Comparison and Optimization of the Robustness of Recommendation Models in the Face of Noised Data in E-Commerce
Bruce Mbombi Bakondolo *
Science and Technology, Management Information Systems, Higher Pedagogical Institute of Luozi, ISP-LUOZI, Kinshasa, DRC.
Télesphore Nsumbu Lukamba
Department of Mathematics and Computer Science, Faculty of Science and Technology, National Pedagogical University (UPN), Kinshasa, DRC.
Christophe Ebaka Bongelo
Interdisciplinary Research Center of the National Pedagogical University, CRIDUPN, Kinshasa, DRC.
Jean Cibamba Kanyinda
Graphic Art, Research Unit, Visual Communication/ICT, Academy of Fine Arts, Kinshasa, DRC.
Blaise Kapalala Kapenda
Commercial, Administrative, Computer and Business Management Sciences, Management Information Systems, Higher Pedagogical Institute of Gombe, ISP-GOMBE, Kinshasa, DRC.
Pierre Kamuina Kambayi
Department of Mathematics and Computer Science, Faculty of Science and Technology, National Pedagogical University (UPN), Kinshasa, DRC.
Gédéon Mbala Mbuyamba
Faculty of Science and Technology, Department of Mathematics and Computer Science, University of Kinshasa (UNIKIN), DRC.
Richard Kitondua Lubanzadio
Department of Mathematics and Computer Science, Faculty of Science and Technology, National Pedagogical University (UPN), Kinshasa, DRC.
*Author to whom correspondence should be addressed.
Abstract
Recommendation systems play a crucial role in e-commerce, but their performance is often degraded by noisy data such as accidental clicks, erroneous implicit interactions, and ambiguous user behavior. This study compares the robustness of three recommendation approaches: collaborative filtering, denoising autoencoders, and the DeepFM hybrid model, using the OTTO RecSys dataset containing 2.5 million interactions from e-commerce platforms.
An experimental noise injection protocol (0%, 10%, 20%, and 30%) was applied to evaluate model stability in perturbed environments. Performance was measured using the Recall@10, Accuracy@10, F1@10, RMSE, and MAE metrics.
The results show a progressive improvement in performance between the models. Collaborative filtering achieves an F1@10 of 0.136 with an RMSE of 0.35. The autoencoder improves performance with an F1@10 of 0.179 and an RMSE of 0.28. DeepFM shows the best results with an F1@ of 0.221, a Recall@10 of 42%, an Accuracy@10 of 15%, and an RMSE of 0.22.

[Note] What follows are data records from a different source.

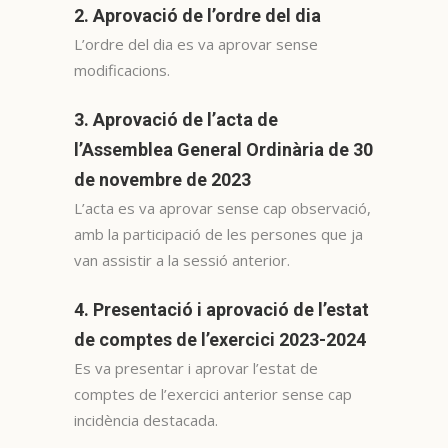
2. Aprovació de l’ordre del dia
L’ordre del dia es va aprovar sense
modificacions.
3. Aprovació de l’acta de
l’Assemblea General Ordinària de 30
de novembre de 2023
L’acta es va aprovar sense cap observació,
amb la participació de les persones que ja
van assistir a la sessió anterior.
4. Presentació i aprovació de l’estat
de comptes de l’exercici 2023-2024
Es va presentar i aprovar l’estat de
comptes de l’exercici anterior sense cap
incidència destacada.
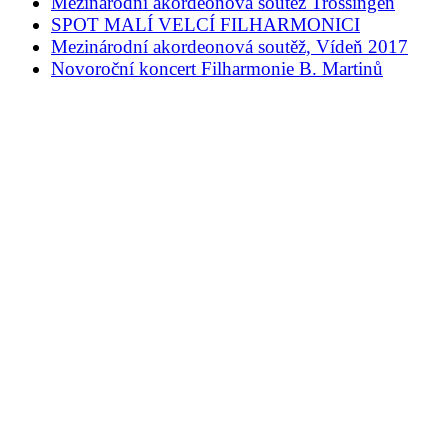
Mezinárodní akordeonová soutěž Trossingen
SPOT MALÍ VELCÍ FILHARMONICI
Mezinárodní akordeonová soutěž, Vídeň 2017
Novoroční koncert Filharmonie B. Martinů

The robustness analysis also reveals that DeepFM is the most noise-resistant model. At 30% noise, its performance degradation remains limited to 15.8%, compared to 26.8% for the autoencoder and 37.5% for collaborative filtering. Statistical tests (ANOVA, p<0.05) confirm the significance of the differences observed between the models.

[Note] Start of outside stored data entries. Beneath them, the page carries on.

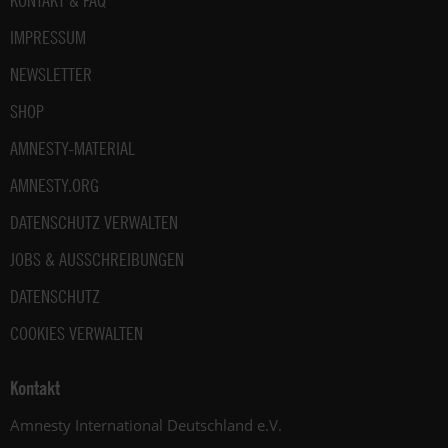
KONTAKT & FAQ
IMPRESSUM
NEWSLETTER
SHOP
AMNESTY-MATERIAL
AMNESTY.ORG
DATENSCHUTZ VERWALTEN
JOBS & AUSSCHREIBUNGEN
DATENSCHUTZ
COOKIES VERWALTEN
Kontakt
Amnesty International Deutschland e.V.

These results demonstrate that hybrid architectures based on deep learning, particularly DeepFM, offer better generalization capabilities and greater robustness in noisy e-commerce environments. This study thus confirms the value of integrating robust hybrid models into decision support and commercial personalization systems.
Keywords: Recommendation system, noisy data, model robustness, collaborative filtering, autoencoder, DeepFM.